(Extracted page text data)

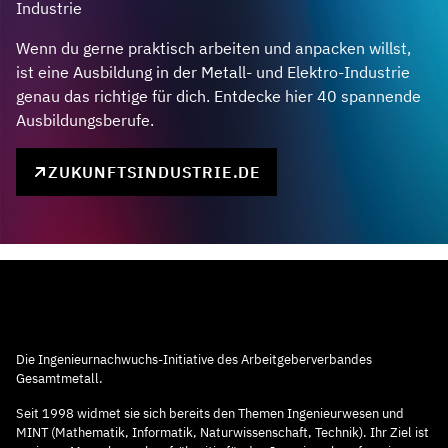
Industrie
Wenn du gerne praktisch arbeiten und anpacken willst,
ist eine Ausbildung in der Metall- und Elektro-Industrie
genau das richtige für dich. Entdecke hier 40 spannende
Ausbildungsberufe.
ZUKUNFTSINDUSTRIE.DE
Die Ingenieurnachwuchs-Initiative des Arbeitgeberverbandes
Gesamtmetall.
Seit 1998 widmet sie sich bereits den Themen Ingenieurwesen und
MINT (Mathematik, Informatik, Naturwissenschaft, Technik). Ihr Ziel ist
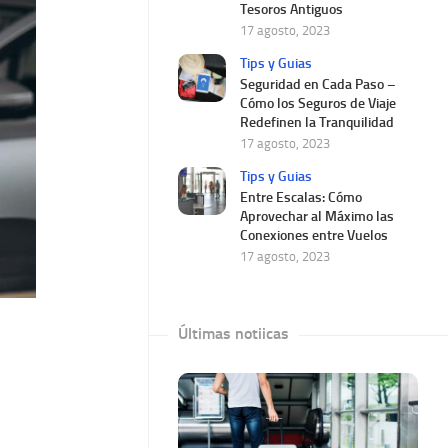
Tesoros Antiguos
17 agosto, 2023
Tips y Guias
Seguridad en Cada Paso –
Cómo los Seguros de Viaje
Redefinen la Tranquilidad
17 agosto, 2023
Tips y Guias
Entre Escalas: Cómo
Aprovechar al Máximo las
Conexiones entre Vuelos
17 agosto, 2023
Últimas notiicas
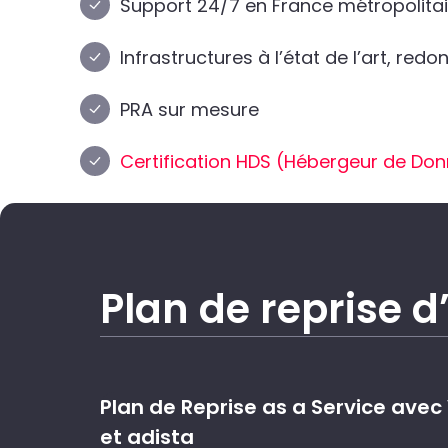
Support 24/7 en France métropolita
Infrastructures à l’état de l’art, redo
PRA sur mesure
Certification HDS (Hébergeur de Do
Plan de reprise d’
Plan de Reprise as a Service ave
et adista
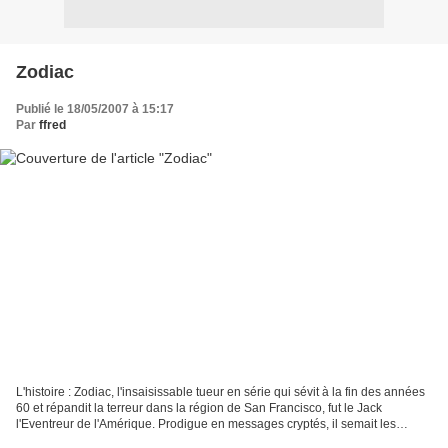
Zodiac
Publié le 18/05/2007 à 15:17
Par
ffred
L'histoire : Zodiac, l'insaisissable tueur en série qui sévit à la fin des années
60 et répandit la terreur dans la région de San Francisco, fut le Jack
l'Eventreur de l'Amérique. Prodigue en messages cryptés, il semait les
indices comme autant de cailloux...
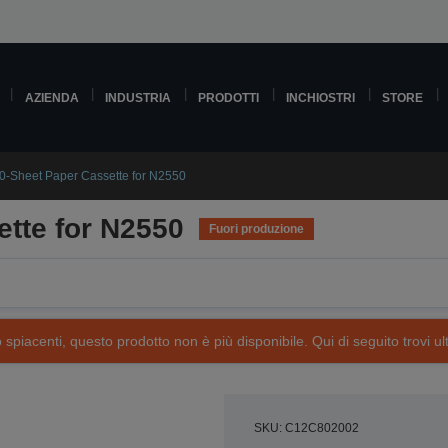
AZIENDA
INDUSTRIA
PRODOTTI
INCHIOSTRI
STORE
0-Sheet Paper Cassette for N2550
tte for N2550
Fuori produzione
piacenti, questo prodotto non è più disponibile. Qui di seguito trovi ult
SKU: C12C802002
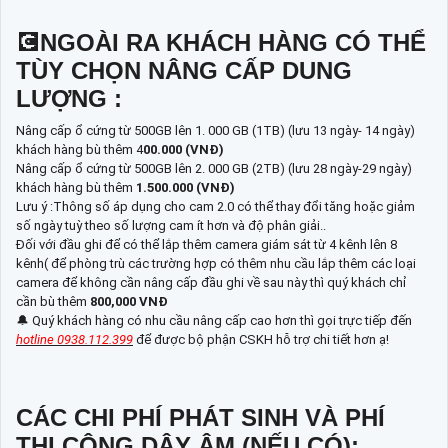
💽NGOÀI RA KHÁCH HÀNG CÓ THỂ
TÙY CHỌN NÂNG CẤP DUNG
LƯỢNG :
Nâng cấp ổ cứng từ 500GB lên 1. 000 GB (1TB) (lưu 13 ngày- 14 ngày)
khách hàng bù thêm 4
00.000 (VNĐ)
Nâng cấp ổ cứng từ 500GB lên 2. 000 GB (2TB) (lưu 28 ngày-29 ngày)
khách hàng bù thêm
1.500.000 (VNĐ)
Lưu ý :Thông số áp dụng cho cam 2.0 có thể thay đổi tăng hoặc giảm
số ngày tuỳ theo số lượng cam ít hơn và độ phân giải..
Đối với đầu ghi để có thể lắp thêm camera giám sát từ 4 kênh lên 8
kênh( để phòng trù các trường hợp có thêm nhu cầu lắp thêm các loại
camera để không cần nâng cấp đầu ghi về sau này thì quý khách chỉ
cần bù thêm
800,000 VNĐ
🔔 Quý khách hàng có nhu cầu nâng cấp cao hơn thì gọi trực tiếp đến
hotline 0938.112.399
để được bộ phận CSKH hỗ trợ chi tiết hơn ạ!
CÁC CHI PHÍ PHÁT SINH VÀ PHÍ
THI CÔNG DÂY ÂM (NẾU CÓ):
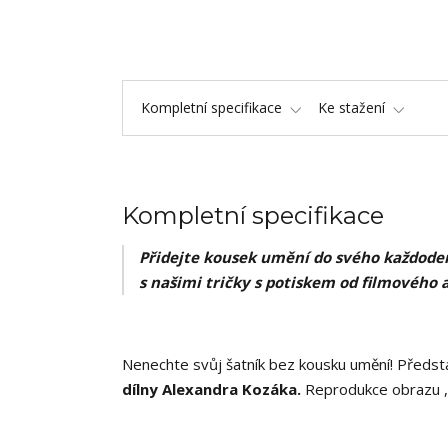
Kompletní specifikace
Ke stažení
Kompletní specifikace
Přidejte kousek umění do svého každoden
s našimi tričky s potiskem od filmového 
Nenechte svůj šatník bez kousku umění! Předsta
dílny Alexandra Kozáka.
Reprodukce obrazu ,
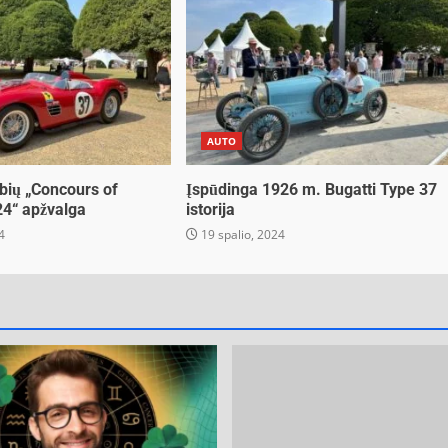
AUTO
bių „Concours of
Įspūdinga 1926 m. Bugatti Type 37
24“ apžvalga
istorija
4
19 spalio, 2024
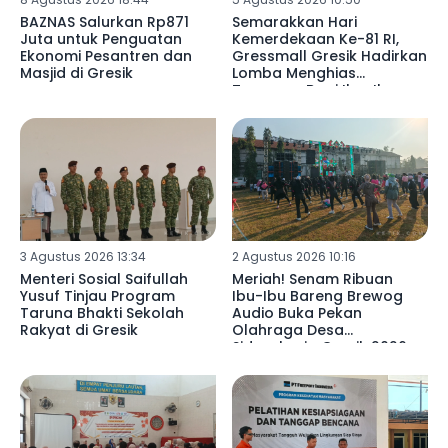
BAZNAS Salurkan Rp871
Semarakkan Hari
Juta untuk Penguatan
Kemerdekaan Ke-81 RI,
Ekonomi Pesantren dan
Gressmall Gresik Hadirkan
Masjid di Gresik
Lomba Menghias
Tumpeng Bagi Ibu-Ibu
3 Agustus 2026 13:34
2 Agustus 2026 10:16
Menteri Sosial Saifullah
Meriah! Senam Ribuan
Yusuf Tinjau Program
Ibu-Ibu Bareng Brewog
Taruna Bhakti Sekolah
Audio Buka Pekan
Rakyat di Gresik
Olahraga Desa
Sidoraharjo Gresik 2026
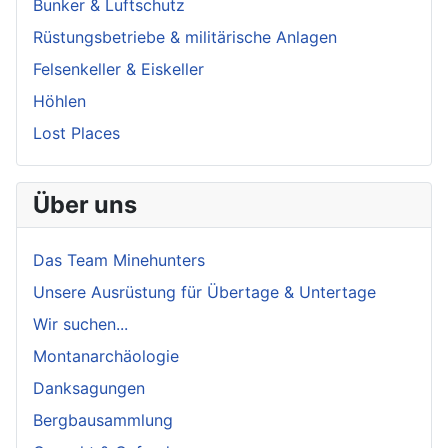
Bunker & Luftschutz
Rüstungsbetriebe & militärische Anlagen
Felsenkeller & Eiskeller
Höhlen
Lost Places
Über uns
Das Team Minehunters
Unsere Ausrüstung für Übertage & Untertage
Wir suchen...
Montanarchäologie
Danksagungen
Bergbausammlung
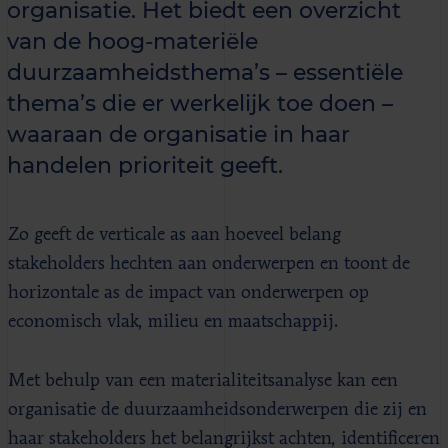
organisatie. Het biedt een overzicht
van de hoog-materiële
duurzaamheidsthema’s – essentiële
thema’s die er werkelijk toe doen –
waaraan de organisatie in haar
handelen prioriteit geeft.
Zo geeft de verticale as aan hoeveel belang
stakeholders hechten aan onderwerpen en toont de
horizontale as de impact van onderwerpen op
economisch vlak, milieu en maatschappij.
Met behulp van een materialiteitsanalyse kan een
organisatie de duurzaamheidsonderwerpen die zij en
haar stakeholders het belangrijkst achten, identificeren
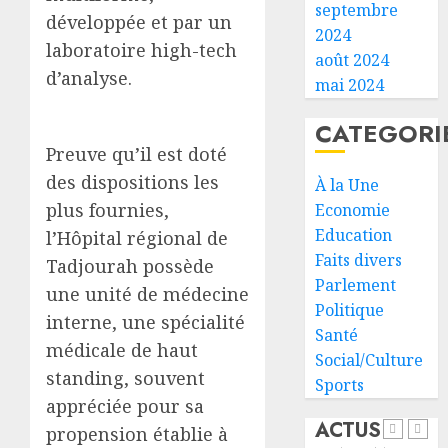
animat
les
septembre
développée et par un
dans
7
2024
les
premie
laboratoire high-tech
août 2024
CDC
kilomè
d’analyse.
mai 2024
d’Engu
de
4
et
la
CATEGORI
d’Ali-
nouvel
Preuve qu’il est doté
Meiga
route
Le
Djibout
des dispositions les
Présid
À la Une
05/08/20
Arta
Ismaïl
plus fournies,
Economie
0
ouvert
Omar
Education
l’Hôpital régional de
à
Guelle
5
Faits divers
Tadjourah possède
la
adress
Parlement
circula
ses
une unité de médecine
Politique
condol
la
interne, une spécialité
05/08/20
Santé
au
vigilan
médicale de haut
0
Premie
reste
Social/Culture
standing, souvent
minist
de
Sports
éthiop
mise
appréciée pour sa
1
après
face
ACTUS
propension établie à
le
aux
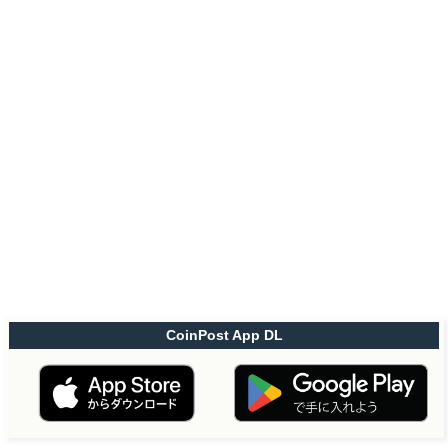
CoinPost App DL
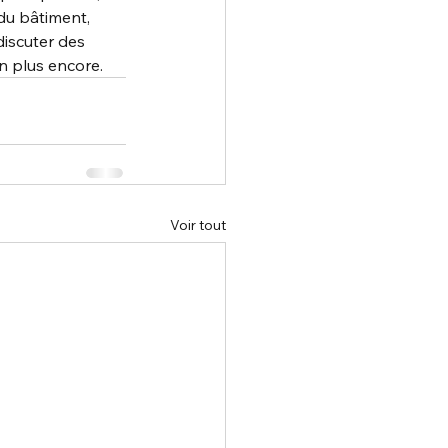
du bâtiment, 
discuter des 
n plus encore.
Voir tout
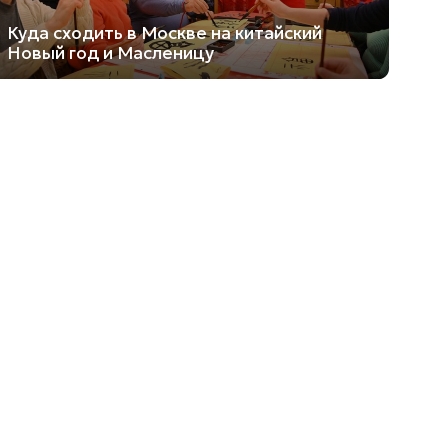
Куда сходить в Москве на китайский
Новый год и Масленицу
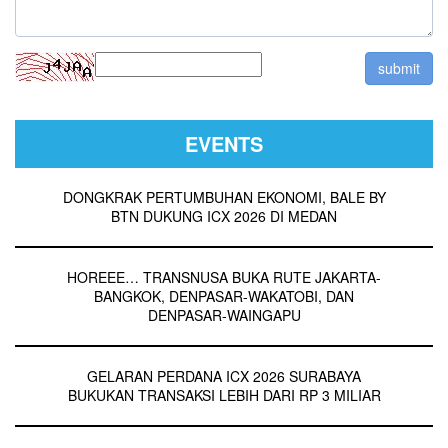
EVENTS
DONGKRAK PERTUMBUHAN EKONOMI, BALE BY
BTN DUKUNG ICX 2026 DI MEDAN
HOREEE… TRANSNUSA BUKA RUTE JAKARTA-
BANGKOK, DENPASAR-WAKATOBI, DAN
DENPASAR-WAINGAPU
GELARAN PERDANA ICX 2026 SURABAYA
BUKUKAN TRANSAKSI LEBIH DARI RP 3 MILIAR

What you have to do: Your copy of the records above should be exact and contain no pictures.

Answer below:
Industrie
Wenn du gerne praktisch arbeiten und anpacken willst,
ist eine Ausbildung in der Metall- und Elektro-Industrie
genau das richtige für dich. Entdecke hier 40 spannende
Ausbildungsberufe.
ZUKUNFTSINDUSTRIE.DE
Die Ingenieurnachwuchs-Initiative des Arbeitgeberverbandes
Gesamtmetall.
Seit 1998 widmet sie sich bereits den Themen Ingenieurwesen und
MINT (Mathematik, Informatik, Naturwissenschaft, Technik). Ihr Ziel ist
Tesoros Antiguos
17 agosto, 2023
Tips y Guias
Seguridad en Cada Paso –
Cómo los Seguros de Viaje
Redefinen la Tranquilidad
17 agosto, 2023
Tips y Guias
Entre Escalas: Cómo
Aprovechar al Máximo las
Conexiones entre Vuelos
17 agosto, 2023
Últimas notiicas
Support 24/7 en France métropolita
Infrastructures à l’état de l’art, redo
PRA sur mesure
Certification HDS (Hébergeur de Do
Plan de reprise d’
Plan de Reprise as a Service ave
et adista
Zodiac
Publié le 18/05/2007 à 15:17
Par
ffred
L'histoire : Zodiac, l'insaisissable tueur en série qui sévit à la fin des années
60 et répandit la terreur dans la région de San Francisco, fut le Jack
l'Eventreur de l'Amérique. Prodigue en messages cryptés, il semait les
indices comme autant de cailloux...
AZIENDA
INDUSTRIA
PRODOTTI
INCHIOSTRI
STORE
0-Sheet Paper Cassette for N2550
tte for N2550
Fuori produzione
piacenti, questo prodotto non è più disponibile. Qui di seguito trovi ult
SKU: C12C802002
💽NGOÀI RA KHÁCH HÀNG CÓ THỂ
TÙY CHỌN NÂNG CẤP DUNG
LƯỢNG :
Nâng cấp ổ cứng từ 500GB lên 1. 000 GB (1TB) (lưu 13 ngày- 14 ngày)
khách hàng bù thêm 4
00.000 (VNĐ)
Nâng cấp ổ cứng từ 500GB lên 2. 000 GB (2TB) (lưu 28 ngày-29 ngày)
khách hàng bù thêm
1.500.000 (VNĐ)
Lưu ý :Thông số áp dụng cho cam 2.0 có thể thay đổi tăng hoặc giảm
số ngày tuỳ theo số lượng cam ít hơn và độ phân giải..
Đối với đầu ghi để có thể lắp thêm camera giám sát từ 4 kênh lên 8
kênh( để phòng trù các trường hợp có thêm nhu cầu lắp thêm các loại
camera để không cần nâng cấp đầu ghi về sau này thì quý khách chỉ
cần bù thêm
800,000 VNĐ
🔔 Quý khách hàng có nhu cầu nâng cấp cao hơn thì gọi trực tiếp đến
hotline 0938.112.399
để được bộ phận CSKH hỗ trợ chi tiết hơn ạ!
CÁC CHI PHÍ PHÁT SINH VÀ PHÍ
THI CÔNG DÂY ÂM (NẾU CÓ):
Kompletní specifikace
Ke stažení
Kompletní specifikace
Přidejte kousek umění do svého každoden
s našimi tričky s potiskem od filmového 
Nenechte svůj šatník bez kousku umění! Předsta
dílny Alexandra Kozáka.
Reprodukce obrazu ,
AUTO
bių „Concours of
Įspūdinga 1926 m. Bugatti Type 37
24“ apžvalga
istorija
4
19 spalio, 2024
BAZNAS Salurkan Rp871
Semarakkan Hari
Juta untuk Penguatan
Kemerdekaan Ke-81 RI,
Ekonomi Pesantren dan
Gressmall Gresik Hadirkan
Masjid di Gresik
Lomba Menghias
Tumpeng Bagi Ibu-Ibu
3 Agustus 2026 13:34
2 Agustus 2026 10:16
Menteri Sosial Saifullah
Meriah! Senam Ribuan
Yusuf Tinjau Program
Ibu-Ibu Bareng Brewog
Taruna Bhakti Sekolah
Audio Buka Pekan
Rakyat di Gresik
Olahraga Desa
Sidoraharjo Gresik 2026
Bunker & Luftschutz
Rüstungsbetriebe & militärische Anlagen
Felsenkeller & Eiskeller
Höhlen
Lost Places
Über uns
Das Team Minehunters
Unsere Ausrüstung für Übertage & Untertage
Wir suchen...
Montanarchäologie
Danksagungen
Bergbausammlung
organisatie. Het biedt een overzicht
van de hoog-materiële
duurzaamheidsthema’s – essentiële
thema’s die er werkelijk toe doen –
waaraan de organisatie in haar
handelen prioriteit geeft.
Zo geeft de verticale as aan hoeveel belang
stakeholders hechten aan onderwerpen en toont de
horizontale as de impact van onderwerpen op
economisch vlak, milieu en maatschappij.
Met behulp van een materialiteitsanalyse kan een
organisatie de duurzaamheidsonderwerpen die zij en
haar stakeholders het belangrijkst achten, identificeren
animat
les
septembre
développée et par un
dans
7
2024
les
premie
laboratoire high-tech
août 2024
CDC
kilomè
d’analyse.
mai 2024
d’Engu
de
4
et
la
CATEGORI
d’Ali-
nouvel
Preuve qu’il est doté
Meiga
route
Le
Djibout
des dispositions les
Présid
À la Une
05/08/20
Arta
Ismaïl
plus fournies,
Economie
0
ouvert
Omar
Education
l’Hôpital régional de
à
Guelle
5
Faits divers
Tadjourah possède
la
adress
Parlement
circula
ses
une unité de médecine
Politique
condol
la
interne, une spécialité
05/08/20
Santé
au
vigilan
médicale de haut
0
Premie
reste
Social/Culture
standing, souvent
minist
de
Sports
éthiop
mise
appréciée pour sa
1
après
face
ACTUS
propension établie à
le
aux
CoinPost App DL
du bâtiment, 
discuter des 
n plus encore.
Voir tout
Куда сходить в Москве на китайский
Новый год и Масленицу
EVENTS
DONGKRAK PERTUMBUHAN EKONOMI, BALE BY
BTN DUKUNG ICX 2026 DI MEDAN
HOREEE… TRANSNUSA BUKA RUTE JAKARTA-
BANGKOK, DENPASAR-WAKATOBI, DAN
DENPASAR-WAINGAPU
GELARAN PERDANA ICX 2026 SURABAYA
BUKUKAN TRANSAKSI LEBIH DARI RP 3 MILIAR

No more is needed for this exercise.